Credit: Lehigh Valley Health Network
All cancers are scary, but when you hear that you have pancreatic cancer, the fear goes even higher.
Pancreatic cancer has been nearly impossible to treat in people. The reason behind the difficulty is that the tumors destroy the surrounding blood vessels that doctors need to deliver anti-cancer drugs.
With this information, researchers are turning their focus toward how the tumors are attacking the blood vessel cells. When they knocked out parts of a molecular messaging system, they noticed that the growth slowed and the density surrounding the blood vessels increased in mice and human cells.
If a drug can be developed to rescue the blood vessels around the tumor, there can be enough time for other drugs to be delivered to the patient and shrink the tumor mass. This is, unfortunately, something that doctors cannot currently perform on patients. More than 90% of the estimated 56,770 Americans who will be diagnosed in 2019 will die within five years.
The reason that studying pancreatic cancer has been so difficult is because of its location. Since it is buried deep in the stomach, looking at a tumor or removing sections of it for study purposes would require opening up the patient, which increases the risk for other problems to occur.
Researchers embedded live human pancreatic cancer cells and human endothelial cells (a type of cell lining blood vessels), in transparent plastic chips. They created two channels that ran through a gel made of the protein collagen. One of the channels had pancreatic cancer cells, which would represent a tumor, while the other channel had endothelial cells, which would represent a blood vessel.
After only four days, they saw that the pancreatic cells sent tendrils into the gap between the channels, completely dominating the blood vessel. Within eight hours of the attack, endothelial cells began to die. 20% of the cells were dead within seven days.
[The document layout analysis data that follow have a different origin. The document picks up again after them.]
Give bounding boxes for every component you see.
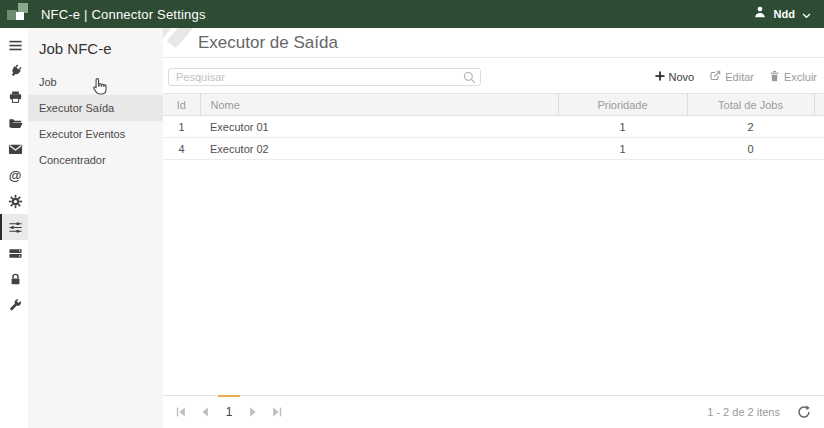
pager-next-button[interactable] (241, 396, 265, 428)
edit-icon (709, 70, 721, 84)
lock-icon[interactable] (0, 266, 28, 292)
new-button[interactable]: Novo (655, 71, 695, 83)
cell-prioridade: 1 (558, 138, 687, 160)
search-icon[interactable] (463, 70, 476, 88)
pager-right: 1 - 2 de 2 itens (707, 405, 811, 419)
watermark-logo-icon (163, 28, 201, 58)
search-box (168, 67, 481, 86)
grid-header-row: Id Nome Prioridade Total de Jobs (163, 94, 824, 116)
refresh-icon[interactable] (797, 405, 811, 419)
user-icon (753, 5, 767, 23)
edit-button[interactable]: Editar (709, 70, 754, 84)
table-row[interactable]: 1 Executor 01 1 2 (163, 116, 824, 138)
executor-grid: Id Nome Prioridade Total de Jobs 1 Execu… (163, 93, 824, 160)
cell-id: 4 (163, 138, 200, 160)
pager-first-button[interactable] (169, 396, 193, 428)
column-header-total-de-jobs[interactable]: Total de Jobs (687, 94, 814, 116)
sidebar-item-executor-eventos[interactable]: Executor Eventos (28, 121, 163, 147)
plus-icon (655, 71, 665, 83)
cell-spacer (814, 138, 824, 160)
app-logo-icon (7, 3, 34, 25)
sliders-icon[interactable] (0, 214, 28, 240)
mail-icon[interactable] (0, 136, 28, 162)
server-icon[interactable] (0, 240, 28, 266)
search-input[interactable] (168, 68, 481, 86)
page-title-bar: Executor de Saída (163, 28, 824, 58)
trash-icon (769, 70, 780, 84)
delete-button-label: Excluir (784, 71, 817, 83)
toolbar: Novo Editar Excluir (168, 67, 817, 86)
sidebar-item-concentrador[interactable]: Concentrador (28, 147, 163, 173)
main-panel: Executor de Saída Novo (163, 28, 824, 428)
icon-rail: @ (0, 28, 28, 428)
toolbar-buttons: Novo Editar Excluir (655, 70, 817, 84)
logo-square-white (16, 12, 24, 20)
user-name: Ndd (774, 8, 795, 20)
delete-button[interactable]: Excluir (769, 70, 817, 84)
topbar: NFC-e | Connector Settings Ndd (0, 0, 824, 28)
sidebar: Job NFC-e Job Executor Saída Executor Ev… (28, 28, 163, 428)
user-menu[interactable]: Ndd (753, 5, 811, 23)
page-title: Executor de Saída (198, 33, 338, 53)
pager: 1 1 - 2 de 2 itens (163, 395, 824, 428)
pager-info: 1 - 2 de 2 itens (707, 406, 780, 418)
pager-prev-button[interactable] (193, 396, 217, 428)
cell-spacer (814, 116, 824, 138)
column-header-nome[interactable]: Nome (200, 94, 558, 116)
gear-icon[interactable] (0, 188, 28, 214)
sidebar-item-executor-saida[interactable]: Executor Saída (28, 95, 163, 121)
cell-nome: Executor 01 (200, 116, 558, 138)
menu-icon[interactable] (0, 32, 28, 58)
wrench-icon[interactable] (0, 292, 28, 318)
column-header-id[interactable]: Id (163, 94, 200, 116)
edit-button-label: Editar (725, 71, 754, 83)
column-header-prioridade[interactable]: Prioridade (558, 94, 687, 116)
column-header-spacer (814, 94, 824, 116)
cell-prioridade: 1 (558, 116, 687, 138)
plug-icon[interactable] (0, 58, 28, 84)
printer-icon[interactable] (0, 84, 28, 110)
chevron-down-icon (802, 5, 811, 23)
cell-nome: Executor 02 (200, 138, 558, 160)
new-button-label: Novo (669, 71, 695, 83)
pager-last-button[interactable] (265, 396, 289, 428)
sidebar-item-job[interactable]: Job (28, 69, 163, 95)
sidebar-title: Job NFC-e (28, 28, 163, 69)
app-title: NFC-e | Connector Settings (41, 7, 206, 22)
pager-page-1[interactable]: 1 (217, 396, 241, 428)
folder-icon[interactable] (0, 110, 28, 136)
cell-total-de-jobs: 0 (687, 138, 814, 160)
at-icon[interactable]: @ (0, 162, 28, 188)
cell-id: 1 (163, 116, 200, 138)
table-row[interactable]: 4 Executor 02 1 0 (163, 138, 824, 160)
cell-total-de-jobs: 2 (687, 116, 814, 138)
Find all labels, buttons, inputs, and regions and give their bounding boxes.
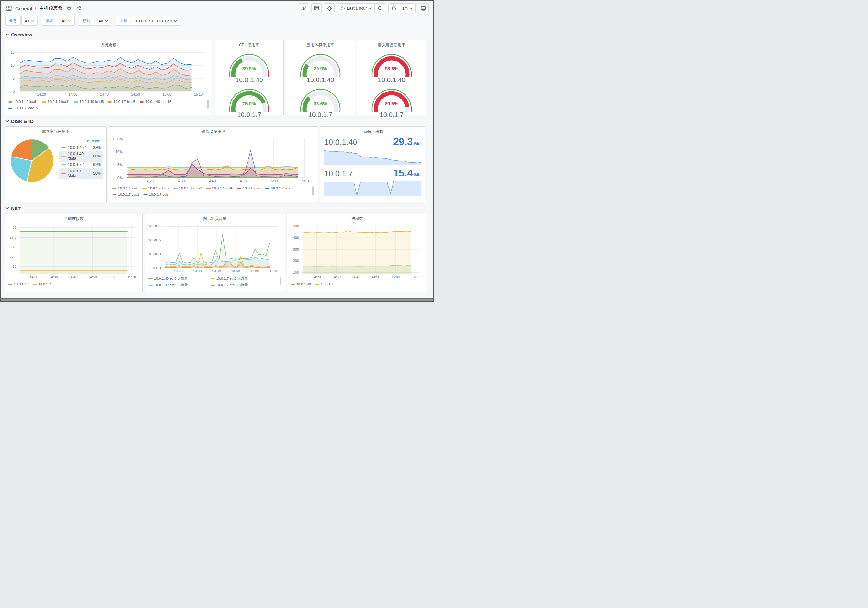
filter-module-label[interactable]: 模块 (79, 16, 95, 26)
legend-item[interactable]: 10.0.1.40 load5 (74, 99, 104, 104)
section-net[interactable]: NET (5, 205, 429, 211)
legend-scrollbar[interactable] (279, 277, 281, 286)
connections-chart[interactable]: 14:2014:3014:4014:5015:0015:102022.52527… (8, 222, 139, 280)
legend-item[interactable]: 10.0.1.7 vda (265, 186, 290, 191)
cycle-view-mode-button[interactable] (418, 3, 429, 13)
dashboard-settings-button[interactable] (324, 3, 335, 13)
panel-title[interactable]: 最大磁盘使用率 (361, 42, 423, 48)
gauge-10.0.1.7[interactable]: 33.6%10.0.1.7 (297, 84, 344, 118)
star-icon[interactable] (65, 5, 73, 12)
inode-sparkline-host1[interactable] (324, 148, 421, 165)
legend-item[interactable]: 10.0.1.7 load1 (42, 99, 70, 104)
svg-text:14:50: 14:50 (231, 269, 240, 273)
legend-item[interactable]: 10.0.1.7 sr0 (237, 186, 261, 191)
legend-item[interactable]: 10.0.1.40 vda1 (174, 186, 202, 191)
legend-item[interactable]: 10.0.1.40 (291, 281, 311, 287)
legend-item[interactable]: 10.0.1.7 (33, 281, 51, 287)
svg-text:0: 0 (12, 89, 15, 93)
filter-business-value[interactable]: All (21, 16, 38, 26)
svg-text:14:30: 14:30 (193, 269, 202, 273)
filter-business: 业务 All (5, 16, 38, 26)
filter-cluster-value[interactable]: All (58, 16, 74, 26)
disk-io-chart[interactable]: 14:2014:3014:4014:5015:0015:100%5%10%15.… (112, 135, 314, 183)
save-dashboard-button[interactable] (312, 3, 322, 13)
legend-item[interactable]: 10.0.1.40 load1 (8, 99, 38, 104)
legend-item[interactable]: 10.0.1.7 vda1 (112, 192, 139, 197)
panel-title[interactable]: inode可用数 (324, 129, 422, 134)
legend-item[interactable]: 10.0.1.7 load5 (108, 99, 135, 104)
gauge-host-label: 10.0.1.7 (237, 111, 261, 118)
gauge-10.0.1.7[interactable]: 75.0%10.0.1.7 (225, 84, 273, 118)
svg-text:14:20: 14:20 (29, 275, 38, 279)
legend-item[interactable]: 10.0.1.40 vdb (206, 186, 233, 191)
filter-business-label[interactable]: 业务 (5, 16, 20, 26)
legend-series-color (8, 108, 12, 109)
legend-series-label: 10.0.1.40 eth0 出流量 (154, 282, 188, 288)
processes-chart[interactable]: 14:2014:3014:4014:5015:0015:101002003004… (291, 222, 423, 280)
share-icon[interactable] (75, 5, 82, 12)
legend-item[interactable]: 10.0.1.40 vda (143, 186, 169, 191)
panel-title[interactable]: 磁盘IO使用率 (112, 129, 314, 134)
panel-title[interactable]: 网卡出入流量 (149, 216, 281, 221)
dashboard-title[interactable]: 主机仪表盘 (39, 5, 63, 11)
svg-text:14:40: 14:40 (100, 93, 109, 96)
stat-unit: Mil (414, 172, 421, 177)
refresh-interval-picker[interactable]: 1m (399, 4, 415, 12)
legend-current-header[interactable]: current (87, 139, 101, 143)
legend-item[interactable]: 10.0.1.7 eth0 出流量 (211, 282, 268, 288)
window-bottom-scrollbar[interactable] (0, 299, 434, 302)
gauge-10.0.1.40[interactable]: 98.6%10.0.1.40 (368, 50, 415, 84)
filter-module-value[interactable]: All (95, 16, 112, 26)
svg-text:29.9%: 29.9% (314, 66, 327, 71)
breadcrumb-folder[interactable]: General (15, 6, 32, 11)
disk-space-pie[interactable] (8, 137, 56, 184)
svg-text:10%: 10% (116, 150, 122, 154)
pie-legend-row[interactable]: 10.0.1.40 /data100% (59, 151, 103, 162)
panel-inode: inode可用数 10.0.1.40 29.3Mil 10.0.1.7 15.4… (320, 126, 425, 202)
legend-series-label: 10.0.1.40 load1 (14, 99, 38, 104)
legend-item[interactable]: 10.0.1.7 (315, 281, 333, 287)
pie-legend-row[interactable]: 10.0.1.7 /62% (59, 162, 103, 168)
net-traffic-chart[interactable]: 14:2014:3014:4014:5015:0015:100 B/s10 MB… (149, 222, 281, 274)
svg-text:15: 15 (11, 50, 15, 54)
legend-item[interactable]: 10.0.1.40 eth0 入流量 (149, 276, 206, 281)
panel-title[interactable]: CPU使用率 (218, 42, 280, 48)
panel-title[interactable]: 系统负载 (8, 42, 209, 48)
legend-item[interactable]: 10.0.1.7 load15 (8, 106, 38, 111)
gauge-10.0.1.7[interactable]: 80.5%10.0.1.7 (368, 84, 415, 118)
pie-legend-row[interactable]: 10.0.1.7 /data56% (59, 168, 103, 179)
legend-item[interactable]: 10.0.1.40 eth0 出流量 (149, 282, 206, 288)
refresh-button[interactable] (389, 4, 399, 12)
legend-series-label: 10.0.1.40 load15 (145, 99, 171, 104)
inode-sparkline-host2[interactable] (324, 179, 421, 196)
legend-item[interactable]: 10.0.1.40 (8, 281, 28, 287)
svg-text:5%: 5% (118, 163, 122, 166)
add-panel-button[interactable] (299, 3, 309, 13)
panel-title[interactable]: 磁盘空间使用率 (8, 129, 103, 134)
svg-text:75.0%: 75.0% (242, 101, 256, 106)
legend-series-label: 10.0.1.40 vdb (212, 186, 233, 191)
dashboards-grid-icon[interactable] (5, 5, 12, 12)
legend-scrollbar[interactable] (207, 100, 209, 109)
filter-cluster-label[interactable]: 集群 (42, 16, 57, 26)
panel-title[interactable]: 当前连接数 (8, 216, 139, 221)
sysload-chart[interactable]: 14:2014:3014:4014:5015:0015:10051015 (8, 49, 208, 97)
time-range-label: Last 1 hour (347, 6, 367, 11)
legend-item[interactable]: 10.0.1.40 load15 (140, 99, 171, 104)
section-disk-io[interactable]: DISK & IO (5, 118, 429, 124)
panel-title[interactable]: 应用内存使用率 (289, 42, 351, 48)
zoom-out-button[interactable] (375, 4, 386, 12)
time-range-picker[interactable]: Last 1 hour (338, 4, 375, 12)
filter-host-label[interactable]: 主机 (116, 16, 131, 26)
gauge-10.0.1.40[interactable]: 29.9%10.0.1.40 (297, 50, 344, 84)
chevron-down-icon (410, 7, 412, 9)
legend-scrollbar[interactable] (312, 186, 314, 195)
section-overview[interactable]: Overview (5, 32, 429, 37)
filter-host-value[interactable]: 10.0.1.7 + 10.0.1.40 (132, 16, 180, 26)
panel-title[interactable]: 进程数 (291, 216, 423, 221)
pie-legend-row[interactable]: 10.0.1.40 /38% (59, 145, 103, 151)
gauge-10.0.1.40[interactable]: 39.9%10.0.1.40 (225, 50, 273, 84)
legend-item[interactable]: 10.0.1.40 sr0 (112, 186, 138, 191)
legend-item[interactable]: 10.0.1.7 vdb (143, 192, 168, 197)
legend-item[interactable]: 10.0.1.7 eth0 入流量 (211, 276, 268, 281)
Their next task was to find out what the culprit killing the tumors was. They noticed a group of proteins, transforming growth factor-beta (TGF-beta), which stimulated tumor growth in other cancers. After going through an extensive list, they observed that the ALK7 receptor protein was interacting with the TGF-beta. If the ALK7 receptor was removed, the tumor’s growth slowed down and prevented cancer cells from killing endothelial cells. This is a huge breakthrough in finding a target for drugs to attack.
It is an understatement to say how miraculous this could be if they were able to put a drug together that could slow down the advancement of pancreatic cancer. While not yet a solution, this is certainly a step in the right direction.